You'll find Craig Claiborne's chocolate macaroons (“hip-hip-hooray and three cheers for Craig for creating these sensational macaroons”), Charleston cheesecake bars (an oatmeal crust with lemon-cream cheese filling that Heatter says she saw in the local paper on a recent visit), and World War II raisin squares, what many of us know as Depression Cake (“we made it during the war, when butter and eggs were rationed… it is soft, spicy, moist, cake-like and easy to make”).

That the recipes are introduced with little history bites about that German lebkuchen speckled with candied fruit, or personal stories about the cooking class student who saved the crust day with Heatter's classic pecan squares (the filling was leaking through the crust; the student suggested Heatter the pan with foil as she does with other recipes), makes this book feel even more personal than some her earlier baking books.

Many recipe intros are still followed up with Heatter's signature firm-yet-motherly advice.

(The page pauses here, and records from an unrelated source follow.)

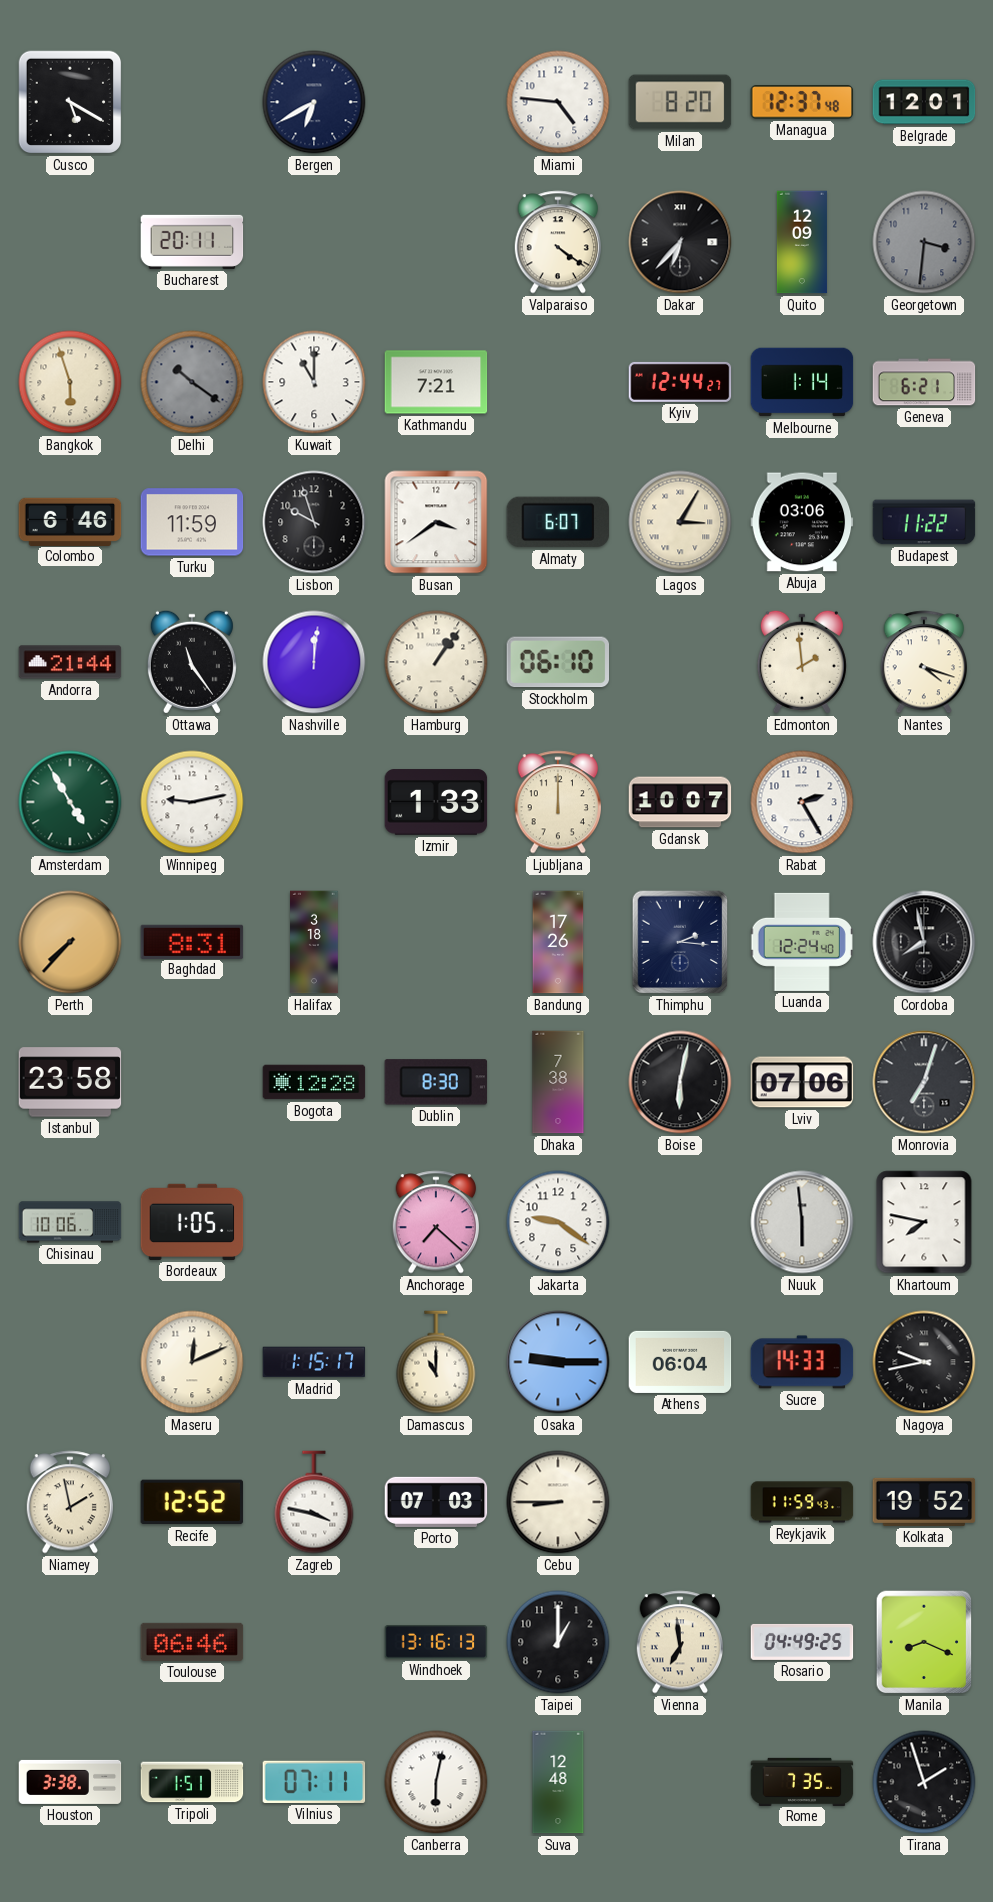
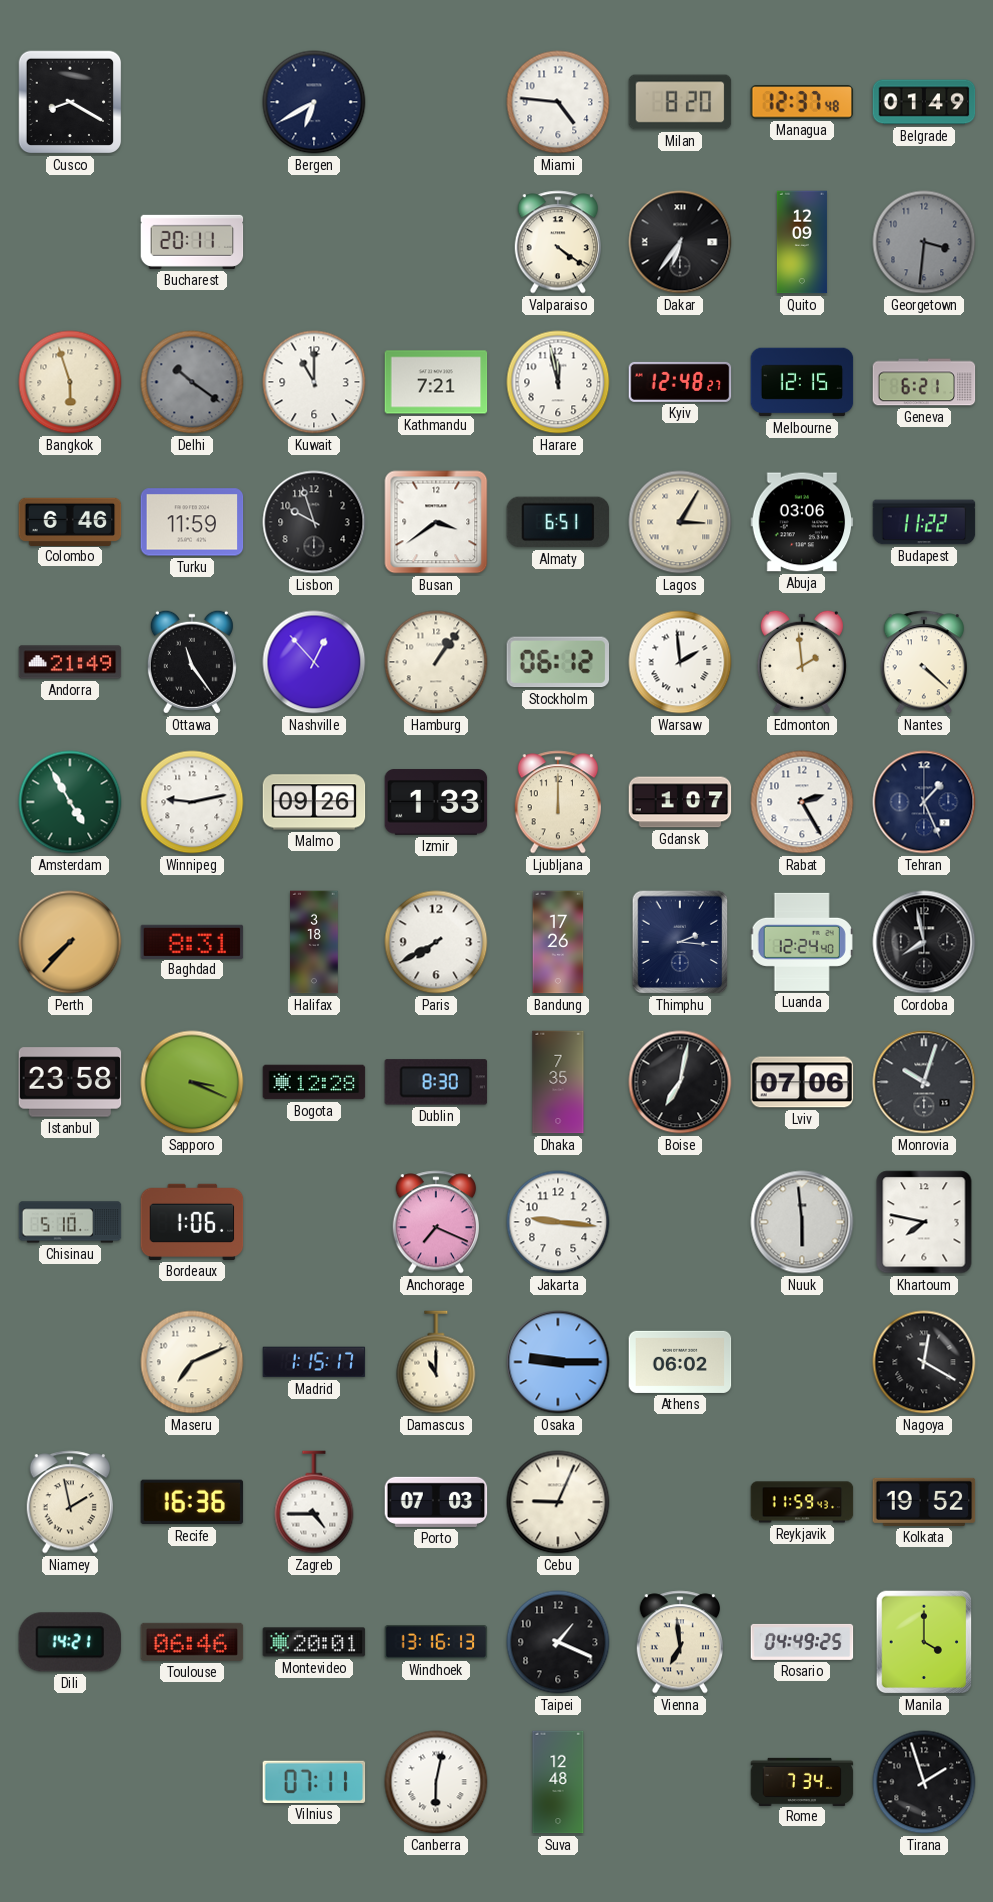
Cusco: 5:20 -> 8:20
Belgrade: 12:01 -> 01:49
Dakar: 6:37 -> 6:36
Harare: none -> 11:58
Kyiv: 12:44 -> 12:48
Melbourne: 1:14 -> 12:15
Almaty: 6:07 -> 6:51
Andorra: 21:44 -> 21:49
Nashville: 12:01 -> 12:53
Stockholm: 06:10 -> 06:12
Warsaw: none -> 1:59
Nantes: 4:18 -> 4:22
Malmo: none -> 09:26
Gdansk: 10:07 -> 1:07
Tehran: none -> 1:26
Paris: none -> 7:40
Sapporo: none -> 3:19
Dhaka: 7:38 -> 7:35
Boise: 6:02 -> 7:02
Monrovia: 7:03 -> 10:03
Chisinau: 10:06 -> 5:10
Bordeaux: 1:05 -> 1:06
Anchorage: 7:22 -> 7:19
Jakarta: 9:21 -> 9:16
Maseru: 12:11 -> 7:11
Athens: 06:04 -> 06:02
Sucre: 14:33 -> none
Nagoya: 9:43 -> 12:20
Recife: 12:52 -> 16:36
Zagreb: 3:47 -> 4:45
Cebu: 8:45 -> 9:04
Dili: none -> 14:21
Montevideo: none -> 20:01
Taipei: 1:00 -> 1:19
Manila: 8:19 -> 4:00
Houston: 3:38 -> none
Tripoli: 1:51 -> none
Rome: 7:35 -> 7:34
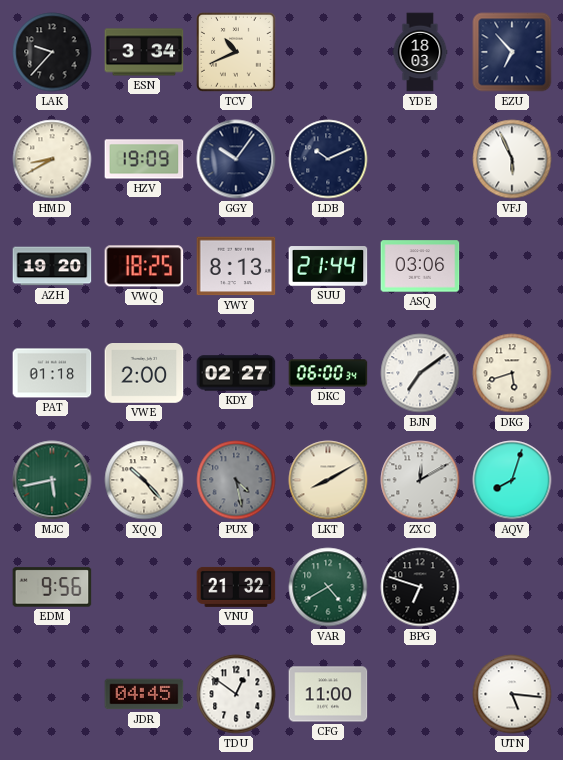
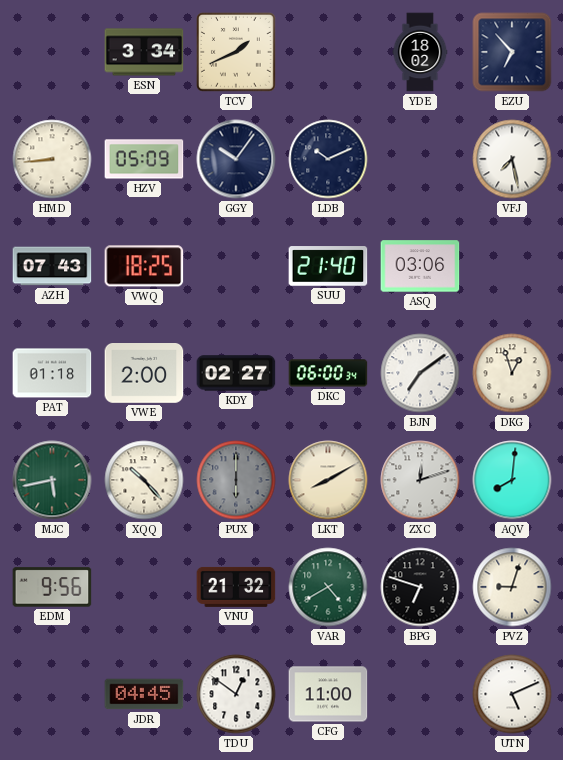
LAK: 9:37 -> none
TCV: 10:41 -> 1:41
YDE: 18:03 -> 18:02
HMD: 8:40 -> 8:44
HZV: 19:09 -> 05:09
VFJ: 5:56 -> 7:28
AZH: 19:20 -> 07:43
YWY: 8:13 -> none
SUU: 21:44 -> 21:40
DKG: 5:42 -> 12:57
PUX: 4:28 -> 6:00
ZXC: 12:10 -> 12:12
AQV: 8:03 -> 8:01
PVZ: none -> 9:03
UTN: 5:16 -> 5:11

That those old fashioned “jumbo” lemon wafers should not be chosen for mailing or “to package as a gift” (one of her favorite phrases in the book) as they will break. Instead, go with those chocolate hermit cookies, which are also “great for a lunch box or a picnic.” Today, said by anyone other than Heatter, we would be cringing at these sorts of Hallmark channel made-for-television baking moments. But here, Heatter comes across as genuine — and genuinely charming — simply because she always has been exactly that.

Maida Heatter's Cookies also happens to be conveniently sized, which is to say compact enough to fit in your glove box. Well, at least if you ditch the car manual, which seems logical enough, as we all know it's far more useful to have recipes like oatmeal snickerdoodles (p. 92) and orange-scented raisin pillows (p. 66) to flip through than descriptions of engine parts when waiting for that roadside assistance. You might even be so kind yourself, and offer to pack up a box of these giant coconut-walnut-date-spice cookies to send as a tire-changing thank you when you get home. But we suggest you check with Heatter on whether she deems these Ladybrid Johnson-inspired cookies USPS appropriate first.

Mrs. LBJ's Moonrocks

From: Maida Heatter's Cookies; originally published in Maida Heatter's Book of Great Cookies.

Makes: 8 large cookies

Note: Per Heatter: “These are large and thick spice cookies with a crisp, chewy edges and semi-soft centers — real old-fashioned “down home” cookie-jar fillers. In our home, and surrounding territory, everyone loves them. While they are baking, they perfume the house with an irresistible sweet-and-spicy aroma.”

4 cups sifted all-purpose flour

1 teaspoon baking soda

1/8 teaspoon salt

1 teaspoon ground cloves

1 teaspoon cinnamon

1 teaspoon allspice

1 teaspoon nutmeg

8 ounces (2 sticks) unsalted butter

1½ cups granulated sugar

3 eggs

½ cup dark corn syrup

3½ ounces (1 cup, packed) shredded coconut (sweetened or unsweetened)

5 ounces (1 cup) raisins (dark, light, or half of each)

8 ounces (1 cup, packed) dates (each date cut into about 4 pieces)

7 ounces (2 cups) walnuts, broken into large pieces

1. Adjust two racks to divide the oven into thirds and preheat oven to 350 degrees. Line cookie sheets with parchment paper.

2. Sift together the flour, baking soda, salt, cloves, cinnamon, allspice, and nutmeg, and set aside.

3. In the large bowl of an electric mixer, beat the butter until it is soft. Beat in the sugar. Then add the eggs one at a time, beating until incorporated after each addition. Beat in the corn syrup. On low speed, add the sifted dry ingredients and beat until incorporated.

4. Remove from the mixer and with a large, heavy wooden spoon or rubber spatula stir in the coconut, raisins, dates, and nuts.

5. Use a well-rounded tablespoon of the dough for each cookie. Place the mounds of dough 2 inches apart on the sheets.

6. Bake two sheets at a time, reversing the sheets top to bottom and front to back as necessary to ensure even browning. Bake for 18 to 20 minutes, until the cookies are golden all over.

7. With a wide metal spatula, transfer the cookies to racks to cool.